Fasting plasma glucose concentrations were unaltered after 2 weeks of HIT. In the pre-training OGTT, plasma glucose concentration was elevated 60 min after the 75 g glucose bolus (Figure 1A; 0 min: 5.0 ± 0.1 v 60 min: 6.5 ± 0.4 mmol·l^-1; P < 0.0001), but not post-HIT (Figure 1A; 0 min: 5.0 ± 0.1 v 60 min: 5.0 ± 0.2 mmol·l^-1). The plasma glucose area under the curve (AUC) was significantly reduced post-training (Figure 1A: AUC pre 664 ± 103 v AUC post 585 ± 65 mmol·min·l^-1; P < 0.001).

Fasting plasma insulin concentrations were unaltered after 2 weeks of HIT. In the pre-training OGTT, plasma insulin concentration was elevated 60 min after the 75-g glucose bolus (Figure 1B; 0 min: 10.5 ± 1.6 v 60 min: 74.0 ± 8.9 mU·l^-1; P < 0.05). Post-training this increase was significantly attenuated (Figure 1B; 0 min: 10.6 ± 1.6 v 60 min: 42.6 ± 6.0 mU·l^-1; P < 0.01). Although plasma insulin levels were still elevated 90 min after the 75-g glucose bolus both pre- and post-training, levels were no longer significantly higher than at 0 min (pre: 38.8 ± 6.3 mU·l^-1; post: 27.7 ± 2.7 mU·l^-1). The plasma insulin AUC was significantly reduced post-training (Figure 1B: AUC pre 4226 ± 1912 v AUC post 2654 ± 1252 mU·min·l^-1; P < 0.001). Insulin sensitivity significantly improved following 2 weeks of HIT (Cederholm index: pre 80 ± 6 v post 98 ± 5 mg·l²·mmol^-1·mU^-1·min^-1, P < 0.01).

There was a trend towards a decrease in baseline plasma NEFA concentrations following HIT (Figure 1C; pre: 350 ± 36 μmol·l^-1 v post: 290 ± 39 μmol·l^-1, P = 0.058). In the pre-training OGTT, plasma NEFA concentration was decreased 60 min after the 75 g glucose bolus (Figure 1C; 0 min: 350 ± 36 μmol·l^-1 v 60 min: 255 ± 48 μmol·l^-1; P < 0.01), and to a greater extent post-HIT (Figure 1C; 0 min: 290 ± 39 μmol·l^-1 v 60 min: 153 ± 17 μmol·l^-1, P < 0.001; pre 60 min: 255 ± 48 μmol·l^-1 v post 60 min: 153 ± 17 μmol·l^-1 P < 0.05). The plasma NEFA AUC was significantly reduced post-training (Figure 1C: AUC pre 31584 ± 13205 v AUC post 23370 ± 8630 μmol·min·l^-1; P < 0.001), whereas despite the decreased insulin AUC post-training the incremental NEFA AUC was similar pre- and post-training (pre: -12748 ± 2752 μmol·min·l^-1; post: -13513 ± 2541 μmol·min·l^-1).

To bench-mark our results with recently published studies, we determined the impact of HIT on performance.

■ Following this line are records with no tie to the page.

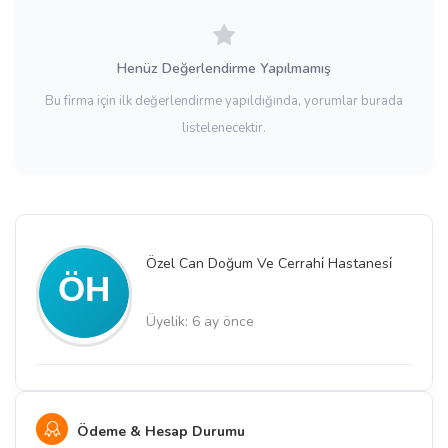
Henüz Değerlendirme Yapılmamış
Bu firma için ilk değerlendirme yapıldığında, yorumlar burada
listelenecektir.
Özel Can Doğum Ve Cerrahi̇ Hastanesi̇
Üyelik: 6 ay önce
Ödeme & Hesap Durumu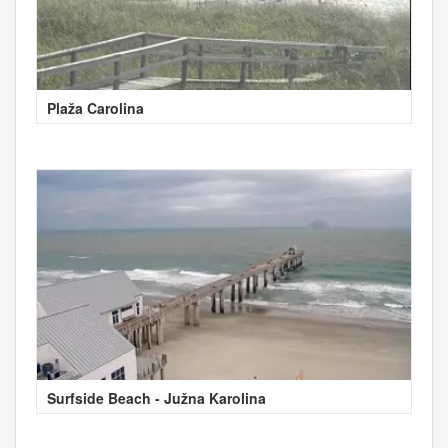
Plaža Carolina
Surfside Beach - Južna Karolina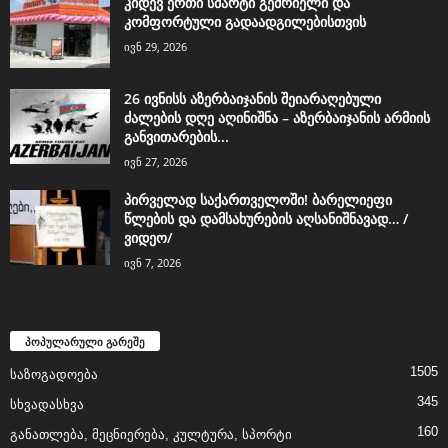
კიდევ ერთი სმარტი გემრიელი და
კომფორტული გადაადგილებისთვის
ივნ 29, 2026
26 ივნისს აზერბაიჯანის შეიარაღებული
ძალების დღე აღინიშნა – აზერბაიჯანის არმიის
განვითარების...
ივნ 27, 2026
პირველად საქართველოში! ბარელიეფი
წლების და დამსახურების აღსანიშნავად… /
ვიდეო/
ივნ 7, 2026
პოპულარული გარეშე
1505
საზოგადოება
345
სხვადასხვა
160
განათლება, მეცნიერება, კულტურა, სპორტი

Work done in the 250-kJ time trial was significantly increased by an average of 6% following 2 weeks of HIT (mean difference: 75 s, 95% CI: 21–126 s; P < 0.01). At baseline, the only physiological parameter which related to a metabolic parameter, was aerobic capacity vs. NEFA response to the OGTT (R² = 0.43, P < 0.001). There was a modest correlation between changes in glucose and insulin AUC (R² = 0.25, P < 0.05). Changes in performance did not correlate with baseline values for, or changes in the AUCs of glucose, insulin, and NEFAs, and insulin sensitivity as measured by the Cederholm index. We also considered whether the timing of the post-training assessment impacted on the observed metabolic changes. Improvements in glucose, insulin, and NEFA responses were similar whether assessed two or three days following the final training session (mean reduction in glucose AUC: 2 d post 12 ± 10%, 3d post 19 ± 4%; insulin AUC: 2 d post 34 ± 9%, 3d post 38 ± 9%; NEFA AUC, 2d post 23 ± 21%, 3d post 27 ± 9%).

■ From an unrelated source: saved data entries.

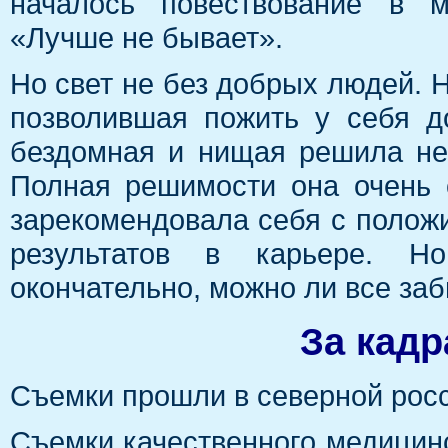
началось повествование в м
«Лучше не бывает».
Но свет не без добрых людей.
позволившая пожить у себя д
бездомная и нищая решила не 
Полная решимости она очень 
зарекомендовала себя с полож
результатов в карьере. Н
окончательно, можно ли все заб
За кадр
Съемки прошли в северной росс
Съемки качественного медицин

In subjects not performing the HIT program, no significant differences between the first and second OGTTs were observed for plasma glucose (AUC: 671 ± 47 v 659 ± 40 mmol·min·l^-1) and NEFAs (AUC: 24035 ± 1611 v 22599 ± 2544 μmol·min·l^-1), nor for time trial performance (1477 ± 214 v 1491 ± 245 s). Coefficients of variation for the repeated measurements were 2.1% for the time trial, 4.9% and 7.0% for fasting glucose and NEFA concentrations, and 8.1% and 8.2% for glucose and NEFA AUCs respectively.